Chikatilo was arrested on November 20th, 1990; following more suspicious behavior, but he refused at first to confess to any of the killings. Burakov decided to allow the psychiatrist, Bukhanovski, who had prepared the original profile, to talk to Chikatilo, under the guise of trying to understand the mind of a killer from a scientific context. Chikatilo, clearly flattered by this approach, opened up to the psychiatrist, providing extensive details of all of his killings, and even leading police to the site of bodies previously undiscovered.
He claimed to have taken the lives of 56 victims, although only 53 of these could be independently verified. This figure was far in excess of the 36 cases that the police had initially attributed to their serial killer.
Having been declared sane and fit to stand trial, Chikatilo went to court on April 14 th,1992, and throughout the trial he was held in an iron cage designed to keep him apart from the relatives of his many victims. Referred to in the media as "The Maniac", his behavior in court ranged from bored to manic, singing and talking gibberish; at one point he was even reported as having dropped his trousers, waving his genitals at the assembled crowd.

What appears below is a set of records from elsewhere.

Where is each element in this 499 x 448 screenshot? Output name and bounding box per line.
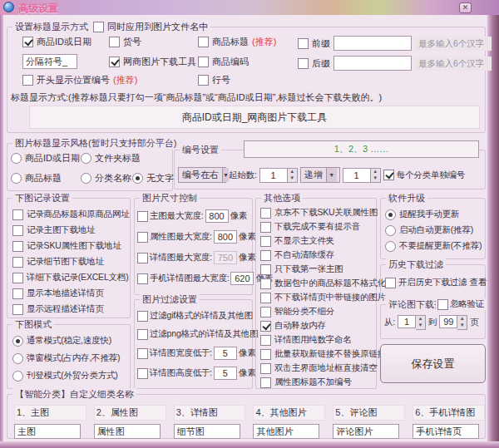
record-title-url-checkbox[interactable] xyxy=(12,209,23,220)
other-option-checkbox[interactable] xyxy=(260,377,271,388)
style-product-title-label[interactable]: 商品标题 xyxy=(25,172,62,185)
style-folder-title-label[interactable]: 文件夹标题 xyxy=(95,152,141,165)
product-code-checkbox[interactable] xyxy=(198,57,209,67)
style-no-text-label[interactable]: 无文字 xyxy=(146,172,174,185)
other-option-checkbox[interactable] xyxy=(260,264,271,275)
increment-select[interactable]: 递增 ▼ xyxy=(300,167,340,183)
product-title-checkbox[interactable] xyxy=(198,37,209,47)
product-code-label[interactable]: 商品编码 xyxy=(212,56,249,68)
attr-width-input[interactable] xyxy=(214,230,237,244)
prefix-checkbox[interactable] xyxy=(298,38,309,49)
filter-width-checkbox[interactable] xyxy=(137,348,148,359)
spin-down-icon[interactable]: ▼ xyxy=(457,322,467,329)
downloader-tool-label[interactable]: 网商图片下载工具 xyxy=(123,56,196,68)
mode-label[interactable]: 通常模式(稳定,速度快) xyxy=(27,335,111,347)
upgrade-label[interactable]: 提醒我手动更新 xyxy=(399,209,459,220)
spin-down-icon[interactable]: ▼ xyxy=(416,322,425,329)
other-option-checkbox[interactable] xyxy=(260,293,271,303)
suffix-input[interactable] xyxy=(333,56,412,71)
filter-width-label[interactable]: 详情图宽度低于: xyxy=(150,347,212,359)
other-option-label[interactable]: 京东不下载SKU关联属性图 xyxy=(274,207,378,219)
upgrade-auto-radio[interactable] xyxy=(385,225,396,236)
to-page-input[interactable] xyxy=(439,315,457,328)
other-option-label[interactable]: 批量获取新链接不替换原链接 xyxy=(274,348,386,360)
record-item-label[interactable]: 详细下载记录(EXCEL文档) xyxy=(27,272,128,283)
other-option-checkbox[interactable] xyxy=(260,208,271,219)
mode-listing-radio[interactable] xyxy=(12,371,23,382)
separator-input[interactable] xyxy=(22,54,77,69)
other-option-checkbox[interactable] xyxy=(260,349,271,360)
other-option-label[interactable]: 不自动清除缓存 xyxy=(274,249,334,261)
line-number-label[interactable]: 行号 xyxy=(212,74,230,86)
record-item-label[interactable]: 显示远程描述详情页 xyxy=(27,303,104,315)
other-option-label[interactable]: 不下载详情页中带链接的图片 xyxy=(274,292,386,303)
apply-to-filename-checkbox[interactable] xyxy=(93,22,104,32)
smart-category-input[interactable] xyxy=(413,424,479,439)
other-option-checkbox[interactable] xyxy=(260,236,271,247)
main-width-checkbox[interactable] xyxy=(137,211,148,222)
style-folder-title-radio[interactable] xyxy=(81,153,91,164)
history-filter-checkbox[interactable] xyxy=(385,278,396,288)
record-sku-image-checkbox[interactable] xyxy=(12,241,23,252)
item-number-checkbox[interactable] xyxy=(109,37,120,47)
position-number-checkbox[interactable] xyxy=(22,75,33,86)
line-number-checkbox[interactable] xyxy=(198,75,209,86)
filter-height-input[interactable] xyxy=(214,367,237,380)
product-title-label[interactable]: 商品标题 xyxy=(212,36,249,48)
style-no-text-radio[interactable] xyxy=(132,173,143,184)
history-filter-label[interactable]: 开启历史下载过滤 xyxy=(398,277,467,288)
from-page-input[interactable] xyxy=(398,315,416,328)
spin-up-icon[interactable]: ▲ xyxy=(416,316,425,322)
other-option-label[interactable]: 只下载第一张主图 xyxy=(274,263,343,275)
per-category-numbering-label[interactable]: 每个分类单独编号 xyxy=(397,170,465,181)
other-option-label[interactable]: 双击主界面地址框直接清空 xyxy=(274,362,378,374)
spin-up-icon[interactable]: ▲ xyxy=(457,316,467,322)
other-option-checkbox[interactable] xyxy=(260,278,271,289)
style-category-name-label[interactable]: 分类名称 xyxy=(95,172,131,185)
start-number-input[interactable] xyxy=(259,168,288,183)
attr-width-label[interactable]: 属性图最大宽度: xyxy=(150,231,212,243)
style-product-id-date-radio[interactable] xyxy=(11,153,22,164)
detail-width-checkbox[interactable] xyxy=(137,253,148,263)
upgrade-none-radio[interactable] xyxy=(385,241,396,252)
record-item-label[interactable]: 记录细节图下载地址 xyxy=(27,256,104,268)
ignore-verify-label[interactable]: 忽略验证 xyxy=(450,298,484,310)
upgrade-label[interactable]: 不要提醒更新(不推荐) xyxy=(399,240,482,252)
mode-popup-radio[interactable] xyxy=(12,353,23,364)
mode-label[interactable]: 刊登模式(外贸分类方式) xyxy=(27,370,118,382)
record-item-label[interactable]: 记录主图下载地址 xyxy=(27,224,95,236)
smart-category-input[interactable] xyxy=(94,424,161,439)
filter-gif-checkbox[interactable] xyxy=(137,311,148,322)
other-option-checkbox[interactable] xyxy=(260,363,271,374)
other-option-label[interactable]: 属性图标题不加编号 xyxy=(274,377,352,388)
history-view-link[interactable]: 查看 xyxy=(469,277,487,288)
filter-png-checkbox[interactable] xyxy=(137,329,148,340)
product-id-date-label[interactable]: 商品ID或日期 xyxy=(37,36,91,48)
filter-png-label[interactable]: 过滤png格式的详情及其他图 xyxy=(150,328,258,340)
suffix-label[interactable]: 后缀 xyxy=(312,57,330,70)
mobile-detail-width-label[interactable]: 手机详情图最大宽度: xyxy=(150,273,229,284)
record-main-image-checkbox[interactable] xyxy=(12,225,23,236)
product-id-date-checkbox[interactable] xyxy=(22,37,33,47)
other-option-label[interactable]: 数据包中的商品标题不格式化 xyxy=(274,278,386,289)
record-detail-image-checkbox[interactable] xyxy=(12,257,23,268)
spin-up-icon[interactable]: ▲ xyxy=(371,169,380,175)
spin-down-icon[interactable]: ▼ xyxy=(371,175,380,182)
other-option-label[interactable]: 下载完成不要有提示音 xyxy=(274,221,360,233)
downloader-tool-checkbox[interactable] xyxy=(109,57,120,67)
position-number-label[interactable]: 开头显示位置编号 xyxy=(37,74,110,86)
prefix-label[interactable]: 前缀 xyxy=(312,37,330,50)
other-option-label[interactable]: 不显示主文件夹 xyxy=(274,235,334,247)
style-product-title-radio[interactable] xyxy=(11,173,22,184)
save-settings-button[interactable]: 保存设置 xyxy=(380,344,486,383)
style-category-name-radio[interactable] xyxy=(81,173,91,184)
smart-category-input[interactable] xyxy=(174,424,240,439)
other-option-checkbox[interactable] xyxy=(260,307,271,318)
style-product-id-date-label[interactable]: 商品ID或日期 xyxy=(25,152,80,165)
step-stepper[interactable]: ▲▼ xyxy=(343,168,381,183)
smart-category-input[interactable] xyxy=(333,424,399,439)
item-number-label[interactable]: 货号 xyxy=(123,36,141,48)
number-position-select[interactable]: 编号在右 ▼ xyxy=(178,167,226,183)
smart-category-input[interactable] xyxy=(14,424,81,439)
other-option-checkbox[interactable] xyxy=(260,335,271,346)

The judge appeared less than impartial, often overruling Chikatilo's defense lawyer, and it was clear that Chikatilo's guilt was a foregone conclusion. The trial lasted until August and, surprisingly, given the judge's bias, the verdict was not announced until two months later, on October 15th, 1992, when Chikatilo was found guilty on 52 of the 53 murder charges, and sentenced to death for each of the murders.
Chikatilo's appeal centered around the claim that the psychiatric evaluation which had found him fit to stand trial was biased, but this process was unsuccessful and, 16 months later, he was executed by a shot to the back of the head, on February 14th, 1994.
The psychiatrist who had been instrumental in his capture, Aleksandr Bukhanovski, went on to become a celebrated expert on sexual disorders and serial killers.